____ Recorded information

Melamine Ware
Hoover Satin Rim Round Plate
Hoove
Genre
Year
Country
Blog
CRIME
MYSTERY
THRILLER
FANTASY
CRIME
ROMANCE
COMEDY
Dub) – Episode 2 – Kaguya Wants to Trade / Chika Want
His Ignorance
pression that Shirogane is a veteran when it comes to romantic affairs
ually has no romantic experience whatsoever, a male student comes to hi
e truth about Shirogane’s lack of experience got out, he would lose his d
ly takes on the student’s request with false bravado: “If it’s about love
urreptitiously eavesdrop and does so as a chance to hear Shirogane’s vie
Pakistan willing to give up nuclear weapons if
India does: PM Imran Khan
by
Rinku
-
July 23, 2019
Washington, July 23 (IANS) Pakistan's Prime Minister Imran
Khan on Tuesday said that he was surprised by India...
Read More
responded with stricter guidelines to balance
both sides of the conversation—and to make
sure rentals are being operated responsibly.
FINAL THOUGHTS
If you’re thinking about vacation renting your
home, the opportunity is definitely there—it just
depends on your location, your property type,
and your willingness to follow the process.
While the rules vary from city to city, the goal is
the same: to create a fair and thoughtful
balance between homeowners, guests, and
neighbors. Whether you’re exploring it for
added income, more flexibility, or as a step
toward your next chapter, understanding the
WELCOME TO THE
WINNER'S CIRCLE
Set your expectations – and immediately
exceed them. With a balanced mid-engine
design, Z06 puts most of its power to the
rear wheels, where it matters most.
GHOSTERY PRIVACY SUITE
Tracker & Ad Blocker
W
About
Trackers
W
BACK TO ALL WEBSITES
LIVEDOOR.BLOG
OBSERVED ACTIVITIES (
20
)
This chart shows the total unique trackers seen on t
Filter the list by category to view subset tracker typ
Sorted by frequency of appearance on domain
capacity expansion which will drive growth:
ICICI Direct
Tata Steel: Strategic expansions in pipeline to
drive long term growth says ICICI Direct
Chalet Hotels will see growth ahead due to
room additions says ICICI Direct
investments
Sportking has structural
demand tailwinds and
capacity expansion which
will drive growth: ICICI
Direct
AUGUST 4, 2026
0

________

## Task description
Could you restate every record above word for word?

## Completed task
Melamine Ware
Hoover Satin Rim Round Plate
Hoove
Genre
Year
Country
Blog
CRIME
MYSTERY
THRILLER
FANTASY
CRIME
ROMANCE
COMEDY
Dub) – Episode 2 – Kaguya Wants to Trade / Chika Want
His Ignorance
pression that Shirogane is a veteran when it comes to romantic affairs
ually has no romantic experience whatsoever, a male student comes to hi
e truth about Shirogane’s lack of experience got out, he would lose his d
ly takes on the student’s request with false bravado: “If it’s about love
urreptitiously eavesdrop and does so as a chance to hear Shirogane’s vie
Pakistan willing to give up nuclear weapons if
India does: PM Imran Khan
by
Rinku
-
July 23, 2019
Washington, July 23 (IANS) Pakistan's Prime Minister Imran
Khan on Tuesday said that he was surprised by India...
Read More
responded with stricter guidelines to balance
both sides of the conversation—and to make
sure rentals are being operated responsibly.
FINAL THOUGHTS
If you’re thinking about vacation renting your
home, the opportunity is definitely there—it just
depends on your location, your property type,
and your willingness to follow the process.
While the rules vary from city to city, the goal is
the same: to create a fair and thoughtful
balance between homeowners, guests, and
neighbors. Whether you’re exploring it for
added income, more flexibility, or as a step
toward your next chapter, understanding the
WELCOME TO THE
WINNER'S CIRCLE
Set your expectations – and immediately
exceed them. With a balanced mid-engine
design, Z06 puts most of its power to the
rear wheels, where it matters most.
GHOSTERY PRIVACY SUITE
Tracker & Ad Blocker
W
About
Trackers
W
BACK TO ALL WEBSITES
LIVEDOOR.BLOG
OBSERVED ACTIVITIES (
20
)
This chart shows the total unique trackers seen on t
Filter the list by category to view subset tracker typ
Sorted by frequency of appearance on domain
capacity expansion which will drive growth:
ICICI Direct
Tata Steel: Strategic expansions in pipeline to
drive long term growth says ICICI Direct
Chalet Hotels will see growth ahead due to
room additions says ICICI Direct
investments
Sportking has structural
demand tailwinds and
capacity expansion which
will drive growth: ICICI
Direct
AUGUST 4, 2026
0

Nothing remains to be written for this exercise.